2011: Alan Heathcock, whose first story collection, Volt, places him at the beginning of a promising literary career, writes of inspiration he’s received from a master.
I own an old ragged paperback of the story collection Upon the Sweeping Flood. The pages are yellow and brittle. On the first page, before any of the stories, is a quote from Oates: “I am concerned with only one thing, the moral and social conditions of my generation.” Just like that. So easy, so focused. My problem is clear. I am distracted, focusing on many things, while her concern is distilled into a single sentence.
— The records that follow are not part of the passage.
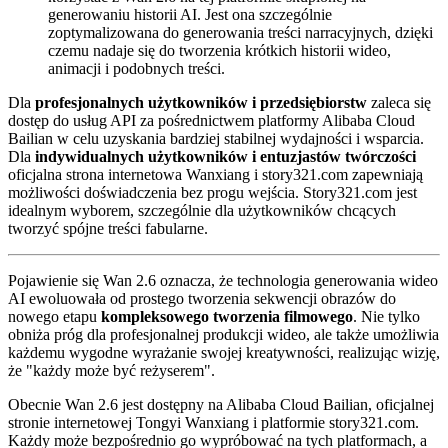
generowaniu historii AI. Jest ona szczególnie
zoptymalizowana do generowania treści narracyjnych, dzięki
czemu nadaje się do tworzenia krótkich historii wideo,
animacji i podobnych treści.
Dla
profesjonalnych użytkowników i przedsiębiorstw
zaleca się
dostęp do usług API za pośrednictwem platformy Alibaba Cloud
Bailian w celu uzyskania bardziej stabilnej wydajności i wsparcia.
Dla
indywidualnych użytkowników i entuzjastów twórczości
oficjalna strona internetowa Wanxiang i story321.com zapewniają
możliwości doświadczenia bez progu wejścia. Story321.com jest
idealnym wyborem, szczególnie dla użytkowników chcących
tworzyć spójne treści fabularne.
Pojawienie się Wan 2.6 oznacza, że technologia generowania wideo
AI ewoluowała od prostego tworzenia sekwencji obrazów do
nowego etapu
kompleksowego tworzenia filmowego
. Nie tylko
obniża próg dla profesjonalnej produkcji wideo, ale także umożliwia
każdemu wygodne wyrażanie swojej kreatywności, realizując wizję,
że "każdy może być reżyserem".
Obecnie Wan 2.6 jest dostępny na Alibaba Cloud Bailian, oficjalnej
stronie internetowej Tongyi Wanxiang i platformie story321.com.
Każdy może bezpośrednio go wypróbować na tych platformach, a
And oh how she pays out that focus.
The first time I read the title story, I was sitting in a condo on the fifth floor of a building in Chicago, Illinois. I remember it was fall, probably October, and I put the book down, trembling a bit, and stared for a long time into the golden tops of the locust trees outside my window. I was a budding writer then, and remember reflecting on my own work and thinking something like, “You’re not even close. Not even in the ballpark yet…
Heathcock has more to say on the subject on the Library of America blog:
While teaching at Boise State University, I had a macho ranch-raised kid declare he never read women writers because they only wrote meek stories about domestic life. To combat his ignorance, I gave him the story “Upon the Sweeping Flood” from the collection of the same name. The story—about a man who drives headlong into a hurricane only to become stuck in a farm-house with a teenage boy and girl—rages with the ferocity of a great storm and ends with possibly the most shocking violence I’ve ever read. It made the ranch-kid eat his hat (and words). Oates has written many great books, and this one, though not discussed as often as her award-winning novels, is, in my opinion, her best work, and deserves to be mentioned as one of the best collections of stories in the latter half of the twentieth century.